EXERCISE — For this exercise, reproduce each entry below exactly, excluding pictures.

** Opening DATA FOR REVIEW block **

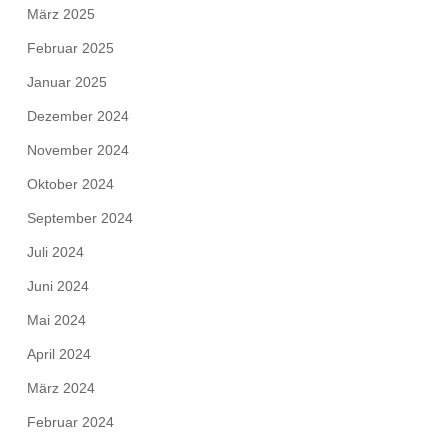
März 2025
Februar 2025
Januar 2025
Dezember 2024
November 2024
Oktober 2024
September 2024
Juli 2024
Juni 2024
Mai 2024
April 2024
März 2024
Februar 2024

** Closing DATA FOR REVIEW block **

OUTPUT FOR THIS EXERCISE —
März 2025
Februar 2025
Januar 2025
Dezember 2024
November 2024
Oktober 2024
September 2024
Juli 2024
Juni 2024
Mai 2024
April 2024
März 2024
Februar 2024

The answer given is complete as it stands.